The Bashiqa and Duberdan camps near Mosul in northern Iraq, which have created a diplomatic spat between Baghdad and Ankara due to the presence of Turkish troops there, were founded with the knowledge and permission of the Iraqi government and Defense Ministry, Kurdistan Regional Government (KRG) Spokesman Safin Dizayi said.
In a statement published on the official website of KRG's government, Dizayi said that numerous countries supported KRG and Baghdad with military aid, training and equipment after Daish's attacks intensified. As part of this, two camps were established in Bashiqa and Duberdan areas near Mosul in order to train police and volunteer forces, the statement said.

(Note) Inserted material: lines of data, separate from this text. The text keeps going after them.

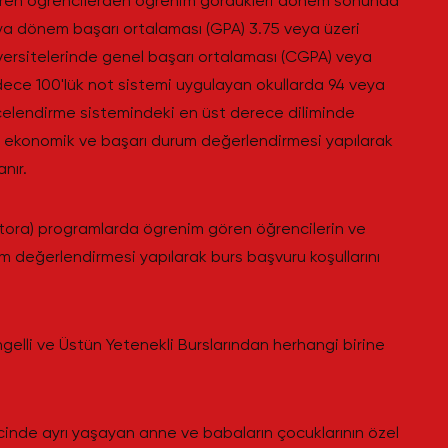
ören öğrencilerden öğrenim gördükleri dönem sonunda
ya dönem başarı ortalaması (GPA) 3.75 veya üzeri
versitelerinde genel başarı ortalaması (CGPA) veya
ece 100'Iük not sistemi uygulayan okullarda 94 veya
ecelendirme sistemindeki en üst derece diliminde
rda ekonomik ve başarı durum değerlendirmesi yapılarak
nır.
ktora) programlarda ögrenim gören öğrencilerin ve
m değerlendirmesi yapılarak burs başvuru koşullarını
Engelli ve Üstün Yetenekli Burslarından herhangi birine
ecinde ayrı yaşayan anne ve babaların çocuklarının özel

The KRG facilitated the establishment of the camps, Dizayi said, adding that Turkish experts had started training Mosul police and volunteer forces. The statement noted that these camps had been visited by the Iraqi defense minister.
The KRG presidency and government is not aware of the existence of any program other than this one, the statement concluded.
Meanwhile, Atheel al- Nujaifi, former Nineveh governor and now believed to have formed a 4,500-strong force that is expected to take part in the operation to liberate Mosul, said yesterday to Reuters that his men, who were trained by 200 Turkish military advisors, are more likely to succeed in stabilizing Mosul "because they are locals who can win over the population."
Nujaifi praised cooperation with the Kurds, but criticized the Iranian-backed Shi'ite militias underscoring sensitivities ahead of the Mosul campaign. "Kurds are partners on the ground. We have no problems with them. But in terms of the Shiite militias they are an alien," he said.
Arafat Karam, a Kurdish deputy in Baghdad also said yesterday in the Iraqi parliament that Sunnis and Shiites must denounce other foreign forces that are meddling in Iraq's political affairs.
"Why do they not talk about other parties, for example, Iran. They have even come to Baghdad. Why do they only talk about Turkey?" Karam said.